Given entries START

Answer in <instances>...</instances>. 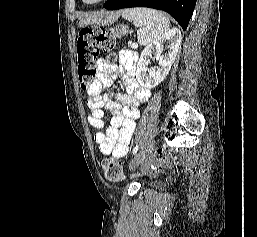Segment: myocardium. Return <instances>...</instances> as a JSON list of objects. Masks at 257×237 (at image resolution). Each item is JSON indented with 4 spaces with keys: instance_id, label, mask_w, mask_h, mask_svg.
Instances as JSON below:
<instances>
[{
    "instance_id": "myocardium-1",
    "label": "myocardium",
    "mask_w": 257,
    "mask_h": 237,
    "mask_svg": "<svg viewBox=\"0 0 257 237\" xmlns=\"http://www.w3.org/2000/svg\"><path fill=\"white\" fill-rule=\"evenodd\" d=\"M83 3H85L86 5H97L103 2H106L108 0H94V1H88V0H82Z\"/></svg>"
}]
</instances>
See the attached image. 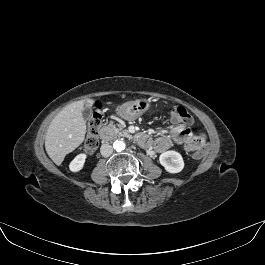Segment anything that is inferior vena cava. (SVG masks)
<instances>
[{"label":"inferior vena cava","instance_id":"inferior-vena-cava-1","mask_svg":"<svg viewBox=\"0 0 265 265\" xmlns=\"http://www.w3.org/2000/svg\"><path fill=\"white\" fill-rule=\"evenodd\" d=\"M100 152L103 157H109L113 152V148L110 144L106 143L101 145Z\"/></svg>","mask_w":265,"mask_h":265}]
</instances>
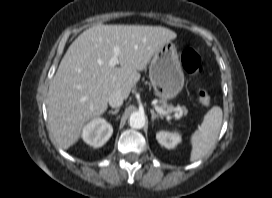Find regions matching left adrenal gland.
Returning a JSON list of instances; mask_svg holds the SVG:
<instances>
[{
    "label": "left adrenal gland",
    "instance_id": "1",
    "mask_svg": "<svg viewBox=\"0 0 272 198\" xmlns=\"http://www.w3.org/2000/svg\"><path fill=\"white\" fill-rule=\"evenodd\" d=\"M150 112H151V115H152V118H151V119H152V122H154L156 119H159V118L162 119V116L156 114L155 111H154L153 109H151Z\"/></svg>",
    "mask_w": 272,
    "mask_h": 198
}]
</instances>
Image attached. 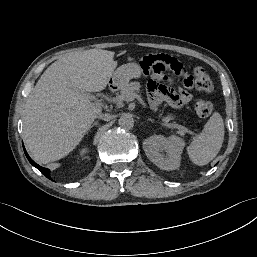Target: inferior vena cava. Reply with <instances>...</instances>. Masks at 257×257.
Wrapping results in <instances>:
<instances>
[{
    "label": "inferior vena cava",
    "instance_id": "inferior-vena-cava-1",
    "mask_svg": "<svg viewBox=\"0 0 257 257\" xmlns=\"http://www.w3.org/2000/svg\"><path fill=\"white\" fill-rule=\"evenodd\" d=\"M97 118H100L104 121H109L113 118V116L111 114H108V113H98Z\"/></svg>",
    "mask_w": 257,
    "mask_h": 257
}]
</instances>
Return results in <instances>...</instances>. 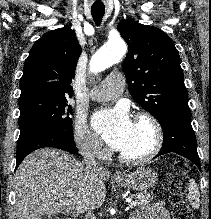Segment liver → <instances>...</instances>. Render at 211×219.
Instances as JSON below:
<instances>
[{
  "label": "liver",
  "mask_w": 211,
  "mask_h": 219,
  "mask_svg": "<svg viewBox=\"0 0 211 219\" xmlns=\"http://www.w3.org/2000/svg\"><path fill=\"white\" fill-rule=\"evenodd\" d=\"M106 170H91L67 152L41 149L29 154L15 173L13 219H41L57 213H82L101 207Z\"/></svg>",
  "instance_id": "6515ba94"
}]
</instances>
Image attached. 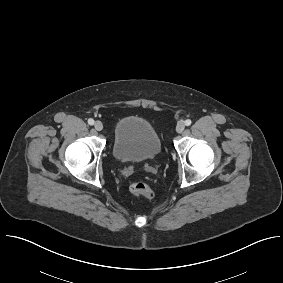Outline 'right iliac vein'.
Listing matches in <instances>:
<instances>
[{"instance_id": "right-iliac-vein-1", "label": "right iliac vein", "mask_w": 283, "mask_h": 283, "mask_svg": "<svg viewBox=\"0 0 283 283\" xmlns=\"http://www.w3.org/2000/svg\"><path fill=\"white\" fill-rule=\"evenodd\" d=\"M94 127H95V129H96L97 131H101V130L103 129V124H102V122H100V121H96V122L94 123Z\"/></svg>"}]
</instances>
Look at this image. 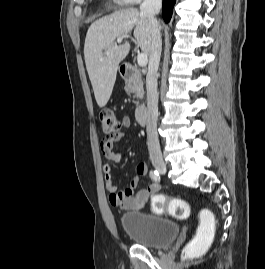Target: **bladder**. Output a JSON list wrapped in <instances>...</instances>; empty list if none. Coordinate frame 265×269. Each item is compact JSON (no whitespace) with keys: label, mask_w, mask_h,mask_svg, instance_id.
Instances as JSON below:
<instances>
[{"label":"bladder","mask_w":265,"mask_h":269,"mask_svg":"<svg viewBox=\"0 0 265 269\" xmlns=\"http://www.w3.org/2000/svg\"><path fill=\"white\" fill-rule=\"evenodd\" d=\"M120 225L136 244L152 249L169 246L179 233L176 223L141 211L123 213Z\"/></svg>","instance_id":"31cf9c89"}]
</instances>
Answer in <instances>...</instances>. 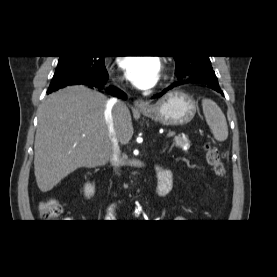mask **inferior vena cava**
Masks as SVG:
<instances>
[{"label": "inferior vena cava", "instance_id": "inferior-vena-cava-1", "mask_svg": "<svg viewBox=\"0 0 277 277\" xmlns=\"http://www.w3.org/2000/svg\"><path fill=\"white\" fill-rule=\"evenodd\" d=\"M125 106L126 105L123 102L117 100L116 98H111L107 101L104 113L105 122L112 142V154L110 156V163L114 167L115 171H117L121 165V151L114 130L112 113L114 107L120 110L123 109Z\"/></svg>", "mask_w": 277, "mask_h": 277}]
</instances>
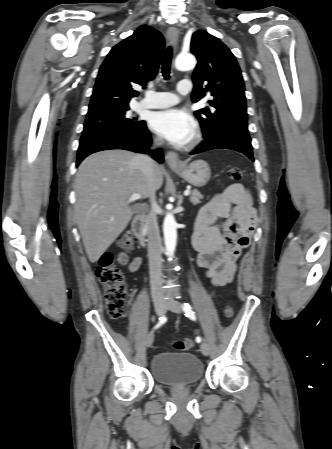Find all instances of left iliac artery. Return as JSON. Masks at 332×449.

Given entries END
Given entries START

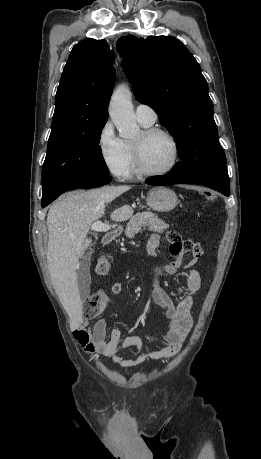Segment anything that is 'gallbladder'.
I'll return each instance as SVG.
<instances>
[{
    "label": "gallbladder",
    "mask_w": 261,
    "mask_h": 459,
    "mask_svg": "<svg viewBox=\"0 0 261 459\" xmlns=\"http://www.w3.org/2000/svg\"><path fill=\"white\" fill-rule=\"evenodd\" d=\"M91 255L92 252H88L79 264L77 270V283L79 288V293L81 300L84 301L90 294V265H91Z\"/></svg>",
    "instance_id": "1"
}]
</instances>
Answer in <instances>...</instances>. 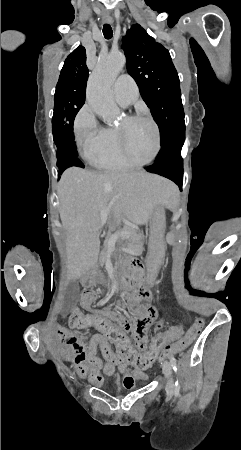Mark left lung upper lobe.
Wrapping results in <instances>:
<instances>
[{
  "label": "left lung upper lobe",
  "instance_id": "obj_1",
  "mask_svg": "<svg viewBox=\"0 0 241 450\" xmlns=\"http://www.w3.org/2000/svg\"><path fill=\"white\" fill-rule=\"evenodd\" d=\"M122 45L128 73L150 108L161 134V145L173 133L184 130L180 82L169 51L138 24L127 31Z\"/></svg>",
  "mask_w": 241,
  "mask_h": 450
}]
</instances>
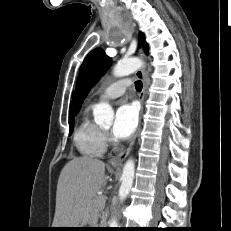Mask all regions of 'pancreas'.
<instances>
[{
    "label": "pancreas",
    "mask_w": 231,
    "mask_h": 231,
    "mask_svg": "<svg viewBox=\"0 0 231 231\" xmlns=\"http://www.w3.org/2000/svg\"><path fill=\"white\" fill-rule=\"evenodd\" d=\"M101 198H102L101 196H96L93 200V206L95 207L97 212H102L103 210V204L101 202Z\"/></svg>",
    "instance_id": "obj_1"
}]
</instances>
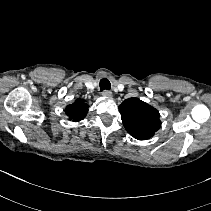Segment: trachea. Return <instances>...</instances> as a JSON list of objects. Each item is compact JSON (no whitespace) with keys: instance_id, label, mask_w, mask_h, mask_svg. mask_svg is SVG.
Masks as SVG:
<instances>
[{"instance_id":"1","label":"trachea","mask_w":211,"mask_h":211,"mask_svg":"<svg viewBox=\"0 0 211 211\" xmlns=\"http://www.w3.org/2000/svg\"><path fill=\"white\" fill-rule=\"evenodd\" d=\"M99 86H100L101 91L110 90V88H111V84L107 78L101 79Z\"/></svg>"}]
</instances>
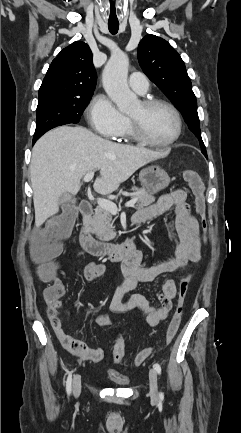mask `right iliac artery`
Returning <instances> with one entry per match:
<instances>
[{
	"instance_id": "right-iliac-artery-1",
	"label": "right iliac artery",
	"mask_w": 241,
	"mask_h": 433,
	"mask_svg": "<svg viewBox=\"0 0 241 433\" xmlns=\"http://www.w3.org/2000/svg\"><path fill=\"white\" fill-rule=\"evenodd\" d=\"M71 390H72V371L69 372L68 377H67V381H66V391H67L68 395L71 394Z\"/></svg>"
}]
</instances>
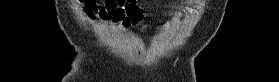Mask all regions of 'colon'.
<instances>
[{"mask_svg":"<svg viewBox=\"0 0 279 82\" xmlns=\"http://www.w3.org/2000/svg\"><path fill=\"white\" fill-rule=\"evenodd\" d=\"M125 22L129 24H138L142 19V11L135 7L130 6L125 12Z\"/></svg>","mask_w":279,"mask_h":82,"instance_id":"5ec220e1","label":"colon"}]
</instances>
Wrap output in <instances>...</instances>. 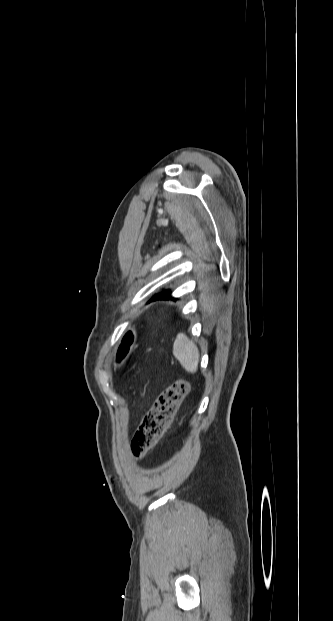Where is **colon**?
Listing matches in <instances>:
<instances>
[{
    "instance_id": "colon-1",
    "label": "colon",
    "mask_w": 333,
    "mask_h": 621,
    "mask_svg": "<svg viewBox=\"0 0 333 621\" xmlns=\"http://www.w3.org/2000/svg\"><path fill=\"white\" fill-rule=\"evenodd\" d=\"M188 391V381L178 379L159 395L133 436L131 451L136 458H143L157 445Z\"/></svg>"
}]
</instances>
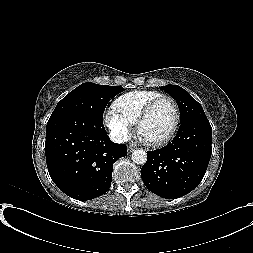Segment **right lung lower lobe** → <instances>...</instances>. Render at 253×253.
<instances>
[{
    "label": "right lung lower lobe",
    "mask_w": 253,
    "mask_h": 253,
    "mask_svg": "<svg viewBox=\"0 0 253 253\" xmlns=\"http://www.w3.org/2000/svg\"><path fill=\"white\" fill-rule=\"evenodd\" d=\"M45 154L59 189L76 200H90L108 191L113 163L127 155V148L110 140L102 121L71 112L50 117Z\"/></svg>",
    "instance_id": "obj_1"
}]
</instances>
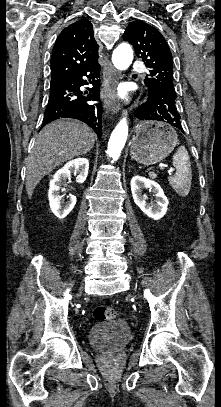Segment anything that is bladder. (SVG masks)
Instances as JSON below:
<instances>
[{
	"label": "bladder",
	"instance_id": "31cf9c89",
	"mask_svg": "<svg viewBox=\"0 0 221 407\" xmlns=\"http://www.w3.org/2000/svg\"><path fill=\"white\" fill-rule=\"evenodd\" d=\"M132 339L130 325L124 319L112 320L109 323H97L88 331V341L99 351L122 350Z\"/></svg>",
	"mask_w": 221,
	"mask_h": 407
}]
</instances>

Given entries END
Given entries START

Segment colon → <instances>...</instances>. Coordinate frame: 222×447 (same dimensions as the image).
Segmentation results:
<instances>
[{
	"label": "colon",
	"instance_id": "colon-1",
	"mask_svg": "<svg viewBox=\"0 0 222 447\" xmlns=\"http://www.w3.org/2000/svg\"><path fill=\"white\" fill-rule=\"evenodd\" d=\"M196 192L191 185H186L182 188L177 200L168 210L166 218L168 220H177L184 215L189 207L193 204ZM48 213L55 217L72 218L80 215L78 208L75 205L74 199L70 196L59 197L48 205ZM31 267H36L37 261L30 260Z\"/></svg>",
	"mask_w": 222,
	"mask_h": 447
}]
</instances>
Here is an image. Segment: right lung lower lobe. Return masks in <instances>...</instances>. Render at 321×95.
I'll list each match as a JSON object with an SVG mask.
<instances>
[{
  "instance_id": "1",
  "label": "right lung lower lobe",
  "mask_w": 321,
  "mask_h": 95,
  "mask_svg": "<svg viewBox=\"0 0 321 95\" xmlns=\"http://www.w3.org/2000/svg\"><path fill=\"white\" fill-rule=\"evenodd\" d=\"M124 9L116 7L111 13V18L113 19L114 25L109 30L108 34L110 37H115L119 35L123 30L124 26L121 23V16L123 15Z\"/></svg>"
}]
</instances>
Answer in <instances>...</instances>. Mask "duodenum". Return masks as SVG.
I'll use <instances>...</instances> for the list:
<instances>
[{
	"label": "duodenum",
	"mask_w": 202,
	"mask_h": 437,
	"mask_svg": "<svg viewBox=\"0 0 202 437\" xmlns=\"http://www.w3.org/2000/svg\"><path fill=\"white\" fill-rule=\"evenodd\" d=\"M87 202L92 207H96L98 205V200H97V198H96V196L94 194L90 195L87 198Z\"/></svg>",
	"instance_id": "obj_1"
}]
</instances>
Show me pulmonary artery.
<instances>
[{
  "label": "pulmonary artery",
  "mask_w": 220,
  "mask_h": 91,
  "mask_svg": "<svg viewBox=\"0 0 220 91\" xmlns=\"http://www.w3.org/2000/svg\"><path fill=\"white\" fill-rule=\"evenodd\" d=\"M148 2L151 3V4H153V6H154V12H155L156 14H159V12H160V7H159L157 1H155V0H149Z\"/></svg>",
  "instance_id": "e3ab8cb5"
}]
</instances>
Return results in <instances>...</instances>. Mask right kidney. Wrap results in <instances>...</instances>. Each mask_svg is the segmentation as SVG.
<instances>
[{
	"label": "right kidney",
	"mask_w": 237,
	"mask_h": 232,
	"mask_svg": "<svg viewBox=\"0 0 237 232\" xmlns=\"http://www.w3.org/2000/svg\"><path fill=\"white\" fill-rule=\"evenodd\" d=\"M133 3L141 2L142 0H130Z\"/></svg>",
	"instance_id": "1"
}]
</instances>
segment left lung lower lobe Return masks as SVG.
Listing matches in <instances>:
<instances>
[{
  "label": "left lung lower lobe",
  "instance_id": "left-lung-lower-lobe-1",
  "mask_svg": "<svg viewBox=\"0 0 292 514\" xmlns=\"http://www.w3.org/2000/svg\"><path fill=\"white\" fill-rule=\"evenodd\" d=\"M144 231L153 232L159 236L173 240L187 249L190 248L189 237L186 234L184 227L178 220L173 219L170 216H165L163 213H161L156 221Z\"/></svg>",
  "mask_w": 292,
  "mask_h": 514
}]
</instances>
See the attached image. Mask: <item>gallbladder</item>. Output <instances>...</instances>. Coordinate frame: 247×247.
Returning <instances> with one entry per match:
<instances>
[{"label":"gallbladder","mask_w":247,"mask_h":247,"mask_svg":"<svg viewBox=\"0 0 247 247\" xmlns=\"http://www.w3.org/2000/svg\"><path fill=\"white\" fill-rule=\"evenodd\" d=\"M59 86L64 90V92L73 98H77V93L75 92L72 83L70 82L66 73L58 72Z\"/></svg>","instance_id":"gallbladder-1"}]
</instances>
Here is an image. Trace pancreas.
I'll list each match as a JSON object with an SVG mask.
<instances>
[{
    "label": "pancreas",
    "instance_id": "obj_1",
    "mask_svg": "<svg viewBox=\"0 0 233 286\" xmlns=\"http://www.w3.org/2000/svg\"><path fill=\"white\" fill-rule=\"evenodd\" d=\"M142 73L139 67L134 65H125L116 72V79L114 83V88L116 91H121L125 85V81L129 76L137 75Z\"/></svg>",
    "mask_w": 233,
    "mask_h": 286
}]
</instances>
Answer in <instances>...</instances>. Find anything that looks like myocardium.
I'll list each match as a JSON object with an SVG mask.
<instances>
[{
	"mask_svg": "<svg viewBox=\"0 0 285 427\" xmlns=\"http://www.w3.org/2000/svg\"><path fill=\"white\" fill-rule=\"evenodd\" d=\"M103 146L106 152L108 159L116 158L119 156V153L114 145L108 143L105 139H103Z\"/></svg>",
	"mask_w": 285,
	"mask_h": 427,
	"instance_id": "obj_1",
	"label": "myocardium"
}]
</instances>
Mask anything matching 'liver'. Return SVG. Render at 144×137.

Given entries END

# Problem statement
Only the lines above starting at the line that holds "See the attached image. Mask: <item>gallbladder</item>." and ending at the line that holds "Mask anything matching" are to be repeated, exactly and in full.

# Solution for this problem
See the attached image. Mask: <item>gallbladder</item>. Output <instances>...</instances>. Coordinate frame: 247×247.
Returning <instances> with one entry per match:
<instances>
[{"label":"gallbladder","mask_w":247,"mask_h":247,"mask_svg":"<svg viewBox=\"0 0 247 247\" xmlns=\"http://www.w3.org/2000/svg\"><path fill=\"white\" fill-rule=\"evenodd\" d=\"M59 86L64 90V92L73 98H77V93L75 92L72 83L70 82L66 73L58 72Z\"/></svg>","instance_id":"gallbladder-1"}]
</instances>
Here is an image. Trace pancreas.
I'll list each match as a JSON object with an SVG mask.
<instances>
[{
    "label": "pancreas",
    "instance_id": "obj_1",
    "mask_svg": "<svg viewBox=\"0 0 233 286\" xmlns=\"http://www.w3.org/2000/svg\"><path fill=\"white\" fill-rule=\"evenodd\" d=\"M142 73L139 67L134 65H125L116 72V79L114 83V88L116 91H121L125 85V81L129 76L137 75Z\"/></svg>",
    "mask_w": 233,
    "mask_h": 286
}]
</instances>
Answer in <instances>...</instances>. Find anything that looks like myocardium.
I'll list each match as a JSON object with an SVG mask.
<instances>
[{
	"mask_svg": "<svg viewBox=\"0 0 285 427\" xmlns=\"http://www.w3.org/2000/svg\"><path fill=\"white\" fill-rule=\"evenodd\" d=\"M103 146L106 152L108 159L116 158L119 156V153L114 145L108 143L105 139H103Z\"/></svg>",
	"mask_w": 285,
	"mask_h": 427,
	"instance_id": "obj_1",
	"label": "myocardium"
}]
</instances>
Mask anything matching 'liver'. Return SVG. Render at 144×137.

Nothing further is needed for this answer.